Saxton acknowledges that there are independence issues with other provider types, but says they're not as institutionally ingrained as they are with MECCs.
“It doesn't mean that we're ignoring conflicts of interests in those other settings. We have excluded providers in every setting for some of these same reasons, but the issue was just not on the same level of magnitude.”
To comment on this development, please send e-mail to Tamar Hosansky at email@example.com.
Getting Grants: 3 Tips
In addition to encouraging providers to focus on performance-improvement initiatives and collaboration with other organizations, the Pfizer CME team offers these pointers for putting together a grant proposal.
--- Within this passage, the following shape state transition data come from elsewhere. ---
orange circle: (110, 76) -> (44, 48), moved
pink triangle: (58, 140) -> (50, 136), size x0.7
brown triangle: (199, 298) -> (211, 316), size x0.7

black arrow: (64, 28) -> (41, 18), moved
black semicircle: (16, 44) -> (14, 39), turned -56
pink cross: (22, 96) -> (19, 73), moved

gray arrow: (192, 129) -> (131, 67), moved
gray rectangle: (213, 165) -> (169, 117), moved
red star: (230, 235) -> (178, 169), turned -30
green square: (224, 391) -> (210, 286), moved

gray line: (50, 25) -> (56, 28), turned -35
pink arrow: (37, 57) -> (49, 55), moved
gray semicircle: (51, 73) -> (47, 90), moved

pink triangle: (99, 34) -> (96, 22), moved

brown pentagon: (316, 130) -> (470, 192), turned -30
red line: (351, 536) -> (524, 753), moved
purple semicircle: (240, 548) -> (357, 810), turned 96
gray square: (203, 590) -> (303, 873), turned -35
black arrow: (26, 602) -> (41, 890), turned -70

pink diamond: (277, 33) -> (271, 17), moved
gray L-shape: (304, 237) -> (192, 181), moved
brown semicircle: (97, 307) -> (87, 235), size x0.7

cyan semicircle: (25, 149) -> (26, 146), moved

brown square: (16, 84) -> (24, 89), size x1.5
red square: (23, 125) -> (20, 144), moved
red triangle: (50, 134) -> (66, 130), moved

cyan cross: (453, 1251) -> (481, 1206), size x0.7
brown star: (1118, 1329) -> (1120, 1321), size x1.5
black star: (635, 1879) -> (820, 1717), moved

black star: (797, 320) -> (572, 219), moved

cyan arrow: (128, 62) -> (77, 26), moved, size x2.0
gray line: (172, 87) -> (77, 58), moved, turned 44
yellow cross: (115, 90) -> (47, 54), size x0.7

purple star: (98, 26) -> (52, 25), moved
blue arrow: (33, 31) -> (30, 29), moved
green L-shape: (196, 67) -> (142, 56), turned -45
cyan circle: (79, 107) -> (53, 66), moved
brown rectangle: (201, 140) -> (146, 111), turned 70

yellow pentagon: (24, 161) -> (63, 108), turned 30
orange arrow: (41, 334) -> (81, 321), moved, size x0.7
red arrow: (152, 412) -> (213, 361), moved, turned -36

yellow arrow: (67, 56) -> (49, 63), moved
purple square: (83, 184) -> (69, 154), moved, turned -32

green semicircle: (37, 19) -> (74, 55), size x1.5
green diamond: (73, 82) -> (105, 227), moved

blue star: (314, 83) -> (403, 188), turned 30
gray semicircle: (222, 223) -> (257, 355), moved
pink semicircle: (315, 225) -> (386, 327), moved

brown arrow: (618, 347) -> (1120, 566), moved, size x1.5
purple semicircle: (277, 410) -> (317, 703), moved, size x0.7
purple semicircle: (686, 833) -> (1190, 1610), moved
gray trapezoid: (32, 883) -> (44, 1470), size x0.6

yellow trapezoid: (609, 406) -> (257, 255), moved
Start with your mission. “If a CME provider is applying for a grant and they start with, ‘Oh, Pfizer has funding available on smoking cessation, so let's come up with a smoking intervention,’ and then they come up with an activity, and they go backwards a step and write up objectives, and then they go backwards a step and do a needs assessment, then it's obvious the activity is not driven by a mission to improve healthcare quality,” says Jacqueline Mayhew, director, Medical Education Group, U.S. External Medical Affairs, Pfizer Inc.
Account for all your costs, including staff time. In several cases, Pfizer has awarded small $10,000 grants to associations for an annual meeting, and subsequently the organization raised enough through other grants and registration fees to cover the costs as delineated in their budgets. Pfizer then asked for the money back. “The [association] hadn't taken into consideration that they had three full-time people working all year on that meeting,” says Mayhew.
Get funding in stages. “It is fine to think about an educational intervention in stages and seek funding along the way,” says Mayhew. “We have given grants just to support a needs assessment or planning phase. We can also award grants just for an outcomes-assessment project. Grants do not always have to be for the education intervention itself.”